De heer Pechtold (D66): Ik heb een punt van orde. Ik merk bij mijn collega's en mijzelf een gevoel van onrust voor de komende dagen. Volgende week is er een recesweek gepland. Er komt vrijdag een belangrijk rapport. Ik denk dat Van Bommel het goed heeft verwoord toen hij zei: je bent of te vroeg of te laat. Hoe gaan we dat met het kabinet op een ordentelijke parlementaire wijze afhandelen? Ik zie graag dat we gewoon nu of uiterlijk morgen voor onszelf een draaiboek maken voor de behandeling van het rapport dat vrijdag verschijnt. Komt er een schriftelijke ronde of voorzien we nu al dat we bij elkaar moeten komen? Omtzigt zegt dat er voor zondagavond een reactie moet liggen. Ik vraag me af of dat niet gewoon eerder kan. Er zijn ook met het thuisfront, dat al enkele maanden onder druk staat, hier en daar wat afspraken gemaakt voor de recesweek. Ik hoor derhalve graag hoe we daarmee omgaan.
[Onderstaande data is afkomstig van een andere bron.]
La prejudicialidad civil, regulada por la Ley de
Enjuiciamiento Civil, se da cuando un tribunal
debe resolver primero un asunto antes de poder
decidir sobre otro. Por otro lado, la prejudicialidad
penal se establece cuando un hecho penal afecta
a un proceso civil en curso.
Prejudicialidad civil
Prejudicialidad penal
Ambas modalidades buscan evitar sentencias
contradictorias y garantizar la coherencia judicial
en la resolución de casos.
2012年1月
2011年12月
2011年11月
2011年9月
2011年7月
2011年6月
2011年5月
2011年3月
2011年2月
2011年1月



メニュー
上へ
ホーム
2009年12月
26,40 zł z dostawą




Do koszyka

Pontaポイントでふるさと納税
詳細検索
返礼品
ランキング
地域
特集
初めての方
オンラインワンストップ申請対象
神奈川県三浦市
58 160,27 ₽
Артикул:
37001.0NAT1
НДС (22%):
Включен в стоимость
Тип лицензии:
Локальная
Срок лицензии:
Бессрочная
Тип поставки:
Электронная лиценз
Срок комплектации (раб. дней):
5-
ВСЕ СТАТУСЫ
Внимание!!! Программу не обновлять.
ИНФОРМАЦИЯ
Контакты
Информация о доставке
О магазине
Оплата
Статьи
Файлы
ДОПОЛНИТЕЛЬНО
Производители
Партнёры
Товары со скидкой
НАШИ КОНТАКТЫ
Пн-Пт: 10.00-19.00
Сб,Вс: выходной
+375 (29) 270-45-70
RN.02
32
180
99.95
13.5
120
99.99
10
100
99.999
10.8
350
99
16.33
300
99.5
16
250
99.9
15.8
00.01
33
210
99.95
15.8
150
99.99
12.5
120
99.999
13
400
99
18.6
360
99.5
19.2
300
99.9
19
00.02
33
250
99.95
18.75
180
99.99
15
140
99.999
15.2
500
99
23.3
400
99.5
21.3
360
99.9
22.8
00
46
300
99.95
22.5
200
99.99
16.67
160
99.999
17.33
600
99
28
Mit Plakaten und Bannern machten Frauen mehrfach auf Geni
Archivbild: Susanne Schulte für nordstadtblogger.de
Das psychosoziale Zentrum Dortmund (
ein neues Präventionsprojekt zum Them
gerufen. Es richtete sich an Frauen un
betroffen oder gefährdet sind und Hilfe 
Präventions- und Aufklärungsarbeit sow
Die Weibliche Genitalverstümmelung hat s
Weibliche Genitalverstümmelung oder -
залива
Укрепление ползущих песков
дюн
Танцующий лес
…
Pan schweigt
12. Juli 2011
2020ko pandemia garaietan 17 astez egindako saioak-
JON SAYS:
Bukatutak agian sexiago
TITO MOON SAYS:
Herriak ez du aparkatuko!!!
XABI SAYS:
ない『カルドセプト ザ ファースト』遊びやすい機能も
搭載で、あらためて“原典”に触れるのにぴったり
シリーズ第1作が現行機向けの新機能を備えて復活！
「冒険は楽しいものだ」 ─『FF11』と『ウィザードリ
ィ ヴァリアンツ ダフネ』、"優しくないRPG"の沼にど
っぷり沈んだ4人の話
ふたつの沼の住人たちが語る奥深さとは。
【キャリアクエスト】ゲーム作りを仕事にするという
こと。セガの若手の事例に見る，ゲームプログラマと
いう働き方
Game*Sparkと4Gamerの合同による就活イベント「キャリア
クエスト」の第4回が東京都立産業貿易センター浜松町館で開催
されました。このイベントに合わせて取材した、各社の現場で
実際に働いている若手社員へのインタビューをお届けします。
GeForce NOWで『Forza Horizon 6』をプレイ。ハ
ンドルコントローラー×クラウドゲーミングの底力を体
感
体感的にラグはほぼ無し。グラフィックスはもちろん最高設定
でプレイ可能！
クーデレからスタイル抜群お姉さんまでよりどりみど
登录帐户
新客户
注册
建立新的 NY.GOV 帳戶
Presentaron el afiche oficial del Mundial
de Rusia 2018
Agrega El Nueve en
De voorzitter: Dat is een terechte vraag. U kunt dat natuurlijk aan mij vragen, maar dat is een zaak van de commissie. We hebben morgen een procedurevergadering. Ik stel voor dat wij op basis van de discussie hier een voorzet maken die we morgen kunnen bespreken in de procedurevergadering. Die kunnen we dan ook accorderen. Dat lijkt me de meest zorgvuldige weg. Op die manier verliezen we de minste tijd. Dan nemen we ook de hele periode mee die het reces beslaat.
De heer Servaes (PvdA): Het zou wel helpen als de minister nu al een aantal toezeggingen kan doen over de ontvangst van bepaalde documenten.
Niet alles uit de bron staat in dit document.